Abshir Ahmed said, “I felt bullied. I don’t want to work with MI5 so they should just leave me alone.”

When Adydarus Elmi, a 23-year-old cinema worker from north London, arrived at Chicago’s O’Hare airport with his pregnant wife, they were separated, questioned and deported back to Britain. Three days later he was to go to Charing Cross police station about his travel documents. He said, “I met a man and a woman. She said her name was Katherine and that she worked for MI5. I didn’t know what MI5 was.”

He was questioned for two-and-a-half hours in an attempt to get him to work for MI5. He added, “She would regularly call my mother’s home asking to speak to me, and she would constantly call my mobile.”

The agent telephoned his home at 7 in the morning to congratulate him on the birth of his baby girl. His wife was still seven months pregnant and the couple had expressly told the hospital that they did not want to know the sex of their child. He said that she threatened him saying, “If you do not want anything to happen to your family you will co-operate.”

None of the men were ever charged with an offence and Hashi’s family and friends reject the accusation he was an extremist. MI5’s harassment prompted him to return to Somalia, where he looked after his sick grandmother. He later married and had a child there.

At about the same time as the family received the letter from the Home Office revoking his citizenship, Hashi was taken into custody. A man who had been released from a prison in Djibouti told them that Hashi had been held alongside him in Naggar prison, where he was mistreated before being taken away by American forces. It is not known when, where or by whom he was arrested.

Mohamed Hashi, Hashi’s father, told Russia Today, “He [the fellow prisoner] told us that he had been fingerprinted and that DNA has been taken from him. The Americans, when they found out he was British citizen, contacted the British consulate and the British consulate said ‘we have already removed British citizenship from him.’ And the Americans took him somewhere, somewhere we don’t know.”

His family fear that he may have been taken to Camp Lemonier, in Djibouti, the notorious US anti-terrorist base that is part of the American extraordinary rendition programme whereby suspects are taken to third-party states to be illegally detained, interrogated and tortured.

Since the invasion of Somalia by Ethiopia in 2006, the US has expanded the base at Camp Lemonier and its operations in the Horn of Africa. Young British Muslims who are from or linked to the Horn of Africa are being profiled as likely to be involved as Islamic militants and subject to targeting by the police and security forces.

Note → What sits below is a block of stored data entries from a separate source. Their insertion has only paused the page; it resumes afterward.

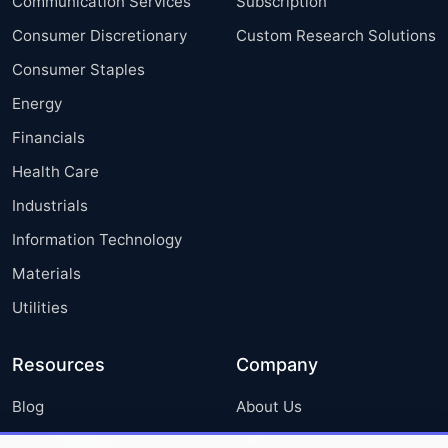
Communication Services
Subscription
Consumer Discretionary
Custom Research Solutions
Consumer Staples
Energy
Financials
Health Care
Industrials
Information Technology
Materials
Utilities
Resources
Company
Blog
About Us
Press Releases
FAQ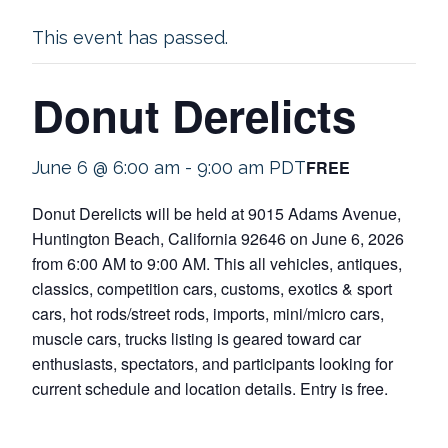
This event has passed.
Donut Derelicts
FREE
June 6 @ 6:00 am
-
9:00 am
PDT
Donut Derelicts will be held at 9015 Adams Avenue,
Huntington Beach, California 92646 on June 6, 2026
from 6:00 AM to 9:00 AM. This all vehicles, antiques,
classics, competition cars, customs, exotics & sport
cars, hot rods/street rods, imports, mini/micro cars,
muscle cars, trucks listing is geared toward car
enthusiasts, spectators, and participants looking for
current schedule and location details. Entry is free.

The British government has refused to give the family any assistance in finding their son because he is no longer a citizen. Lawyers acting on behalf of the family have asked the Home Office to explain where he is being held and the charges against him. But the government refused to say anything at all, stating, “It has been the policy of successive governments neither to confirm nor deny speculation, allegations or assertion in respect of intelligence matters.”

By revoking Hashi’s citizenship, the government is issuing a warning to young Muslims that failure to spy for MI5 will have serious consequences. It is also seeking to absolve itself from any responsibility for his safety, under conditions where he is certain to be subjected to illegal and inhuman treatment at the US base.

Home Secretary Theresa May can strip anyone with dual citizenship of their British citizenship without a court order if she believes it to be “conducive to the public good,” a test historically applied to non-Britons facing deportation. This little-known power was included in the 2006 Immigration, Asylum and Nationality Act rushed through in the wake of the July 2005 London bombings that killed 52 people.

Previously, British citizenship of a dual national could only be revoked under the stricter test of being “seriously prejudicial to the vital interests of the UK,” which usually meant spying.

According to data obtained by the Guardian last year under the Freedom of Information Actfive of the dual nationals deprived of their citizenship were British Pakistanis and two were of dual British and Sudanese nationality. The remaining six were Australian (David Hicks, another Guantanamo detainee), Iraqi, Russian, Egyptian and Lebanese dual nationals.